What I find fascinating about this forum is the lack to Critical Reading skills. In this case, the OP did not ask about Big Consulting or I-banks or Big Strategy. If s/he had, I would definitely say that such employers are prestige hounds so yes, for those jobs undergrad matter.

btw: Indeed, I have mentioned that many times over my thousands of posts on cc that I-bank wannabes should attend an Ivy or top undergrad b-school like Stern. But again, the OP did not ask about that. Although I contribute frequently to thread creep, I generally try to ask a direct question with a direct answer, which is on point, and not answer a question that has not been asked.

fwiw: an internet colleague, who attended a small, no-name, religious college in no-wheresville, population, with a 100% acceptance rate, is now at HLS, due in part to his 4.0.

@bluebayou Thus, you make the lucid point of what I call (I made the term up) the paradox of elite scores. My posit is as such–that because so many of the schools that may only have a single representation at say YSH law schools, every couple of years, you are probably more valued from an admission perspective, say than the 28 other applicants from Harvard undergrad with similar scores and institutional GPA.

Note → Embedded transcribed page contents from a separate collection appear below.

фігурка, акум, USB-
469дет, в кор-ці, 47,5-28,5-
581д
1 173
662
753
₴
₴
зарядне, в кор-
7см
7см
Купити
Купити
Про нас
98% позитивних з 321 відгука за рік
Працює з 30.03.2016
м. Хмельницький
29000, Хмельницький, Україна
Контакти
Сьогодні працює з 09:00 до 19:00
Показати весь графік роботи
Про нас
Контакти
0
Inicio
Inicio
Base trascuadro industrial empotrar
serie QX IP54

The problem there is the fact that most high school kids, and even the majority of college students, have no clue what careers they’d like to pursue. Some say they want law school. Many law grads that attended top tier law schools and got jobs in Biglaw hate being lawyers and wish they did something else.

I would seriously question anyone that’s still young and yet to work a real office job regarding their intent to pursue a degree like law or MBA. If you just want to become a lawyer after watching a couple of TV shows like law and order, you are likely going to be screwed going with law. And, even if you have legitimate reasons for wanting to become a lawyer, if you don’t get into the right school at a right cost, you will likely end up being worse off long-term than college grads who took jobs paying 60k a year out of college and didn’t bother with any grad school.

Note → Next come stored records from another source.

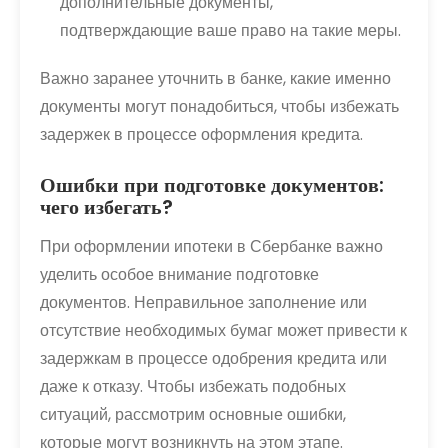
дополнительные документы,
подтверждающие ваше право на такие меры.
Важно заранее уточнить в банке, какие именно
документы могут понадобиться, чтобы избежать
задержек в процессе оформления кредита.
Ошибки при подготовке документов:
чего избегать?
При оформлении ипотеки в Сбербанке важно
уделить особое внимание подготовке
документов. Неправильное заполнение или
отсутствие необходимых бумаг может привести к
задержкам в процессе одобрения кредита или
даже к отказу. Чтобы избежать подобных
ситуаций, рассмотрим основные ошибки,
которые могут возникнуть на этом этапе.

Going to a top college opens many more doors and possibilities for young students to explore. Heck, by going to some random state school for college, the opportunity to pursue a summer internship in any serious corporate job will likely be shut, so you won’t even have an opportunity to sniff an ounce of air inside a legit company and actually get to see if other competitive corporate jobs besides becoming a Biglaw associate is preferable to your long term career interests.

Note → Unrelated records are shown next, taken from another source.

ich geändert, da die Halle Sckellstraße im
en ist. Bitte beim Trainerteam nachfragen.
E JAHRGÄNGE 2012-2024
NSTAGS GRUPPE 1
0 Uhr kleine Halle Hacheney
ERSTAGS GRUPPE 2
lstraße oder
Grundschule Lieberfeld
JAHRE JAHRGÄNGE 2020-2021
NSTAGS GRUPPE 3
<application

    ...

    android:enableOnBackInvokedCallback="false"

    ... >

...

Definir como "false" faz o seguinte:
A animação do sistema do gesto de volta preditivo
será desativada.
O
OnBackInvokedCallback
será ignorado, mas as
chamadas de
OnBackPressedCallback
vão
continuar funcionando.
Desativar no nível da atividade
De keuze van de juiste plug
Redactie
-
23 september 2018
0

Nowadays, I am tapping onto college alums and law school alums like crazy to land interviews at consulting firms. Doing big business like consulting or banking is far superior to doing Biglaw. The work is more interesting, analytical, and skills you build are more transferrable and marketable. All corporate lawyers learn to do in Biglaw is to stare at boring documents, do some legal research, and write a ton of memos. Most lawyers I know don’t even know how to do basic Excel functions, which is sad and likely why going from Biglaw to any respectable business jobs is so darn difficult.

I would agree with a lot of what NYULawyer says. I’m one of the rare few people who went straight from college to law school to a law firm and have been happy ever since, being a lawyer, even though I had no idea before law school about the law. Most of my law school friends who went straight through ended up doing something else as a career.

Unlike NYULawyer, though, I do Excel everything, as a corporate lawyer; cap tables are routine. I would find I-banking to be unbearable; at a junior level, it seems to involve staying up very late doing pitches and spreadsheets, and at a senior level, it seems to involve wining and dining people–it’s basically a glorified sales job.